Risk-Adjusted Performance

32 of 100

 
Weak
 
Strong
Very Strong
Compared to the overall equity markets, risk-adjusted returns on investments in Pro Medicus are ranked lower than 32 (%) of all global equities and portfolios over the last 90 days. In spite of comparatively weak technical and fundamental indicators, Pro Medicus unveiled solid returns over the last few months and may actually be approaching a breakup point.

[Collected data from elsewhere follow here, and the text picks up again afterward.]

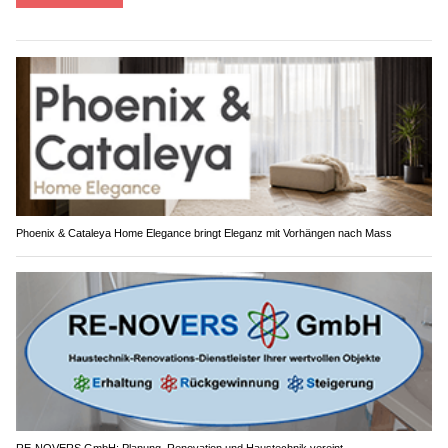
Phoenix & Cataleya Home Elegance bringt Eleganz mit Vorhängen nach Mass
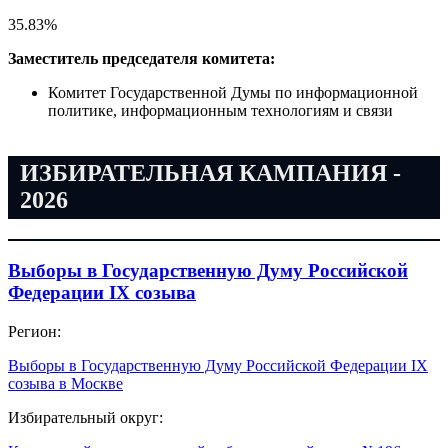
35.83
%
Заместитель председателя комитета:
Комитет Государственной Думы по информационной
политике, информационным технологиям и связи
ИЗБИРАТЕЛЬНАЯ КАМПАНИЯ -
2026
Выборы в Государственную Думу Российской
Федерации IX созыва
Регион:
Выборы в Государственную Думу Российской Федерации IX
созыва в Москве
Избирательный округ:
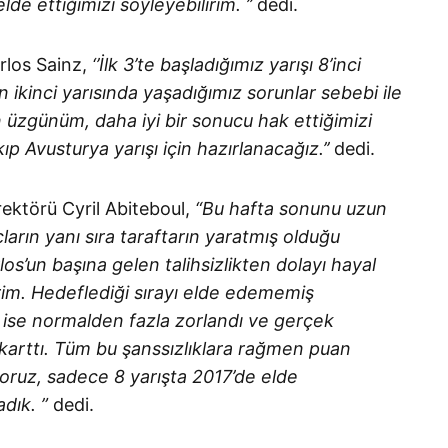
e ettiğimizi söyleyebilirim. ’’
dedi.
rlos Sainz,
‘’İlk 3’te başladığımız yarışı 8’inci
n ikinci yarısında yaşadığımız sorunlar sebebi ile
in üzgünüm, daha iyi bir sonucu hak ettiğimizi
Avusturya yarışı için hazırlanacağız.’’
dedi.
ektörü Cyril Abiteboul,
“Bu hafta sonunu uzun
arın yanı sıra taraftarın yaratmış olduğu
s’un başına gelen talihsizlikten dolayı hayal
lirim. Hedeflediği sırayı elde edememiş
ise normalden fazla zorlandı ve gerçek
karttı. Tüm bu şanssızlıklara rağmen puan
oruz, sadece 8 yarışta 2017’de elde
dık. ”
dedi.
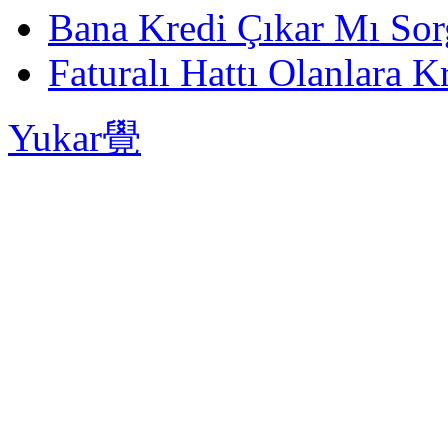
Bana Kredi Çıkar Mı So
Faturalı Hattı Olanlara Kr
Yukar覺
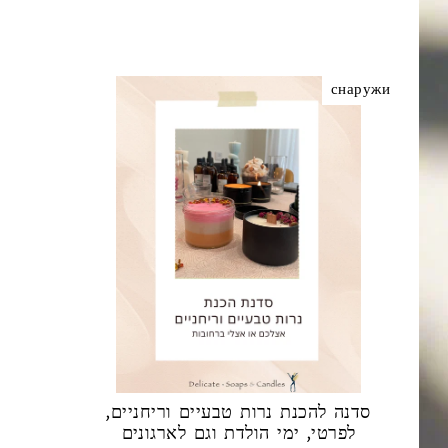
снаружи
סדנה להכנת נרות טבעיים וריחניים,
לפרטי, ימי הולדת וגם לארגונים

Australia and Pro Medicus Volatility Contrast

   Predicted Return Density   
       Returns  

Pair Trading with Australia and Pro Medicus

The main advantage of trading using opposite Australia and Pro Medicus positions is that it hedges away some unsystematic risk. Because of two separate transactions, even if Australia position performs unexpectedly, Pro Medicus can make up some of the losses. Pair trading also minimizes risk from directional movements in the market. For example, if an entire industry or sector drops because of unexpected headlines, the short position in Pro Medicus will offset losses from the drop in Pro Medicus' long position.
The idea behind Australia and New and Pro Medicus pairs trading is to make the combined position market-neutral, meaning the overall market's direction will not affect its win or loss (or potential downside or upside). This can be achieved by designing a pairs trade with two highly correlated stocks or equities that operate in a similar space or sector, making it possible to obtain profits through simple and relatively low-risk investment.
Check out your portfolio center.
Note that this page's information should be used as a complementary analysis to find the right mix of equity instruments to add to your existing portfolios or create a brand new portfolio. You can also try the Portfolio Suggestion module to get suggestions outside of your existing asset allocation including your own model portfolios.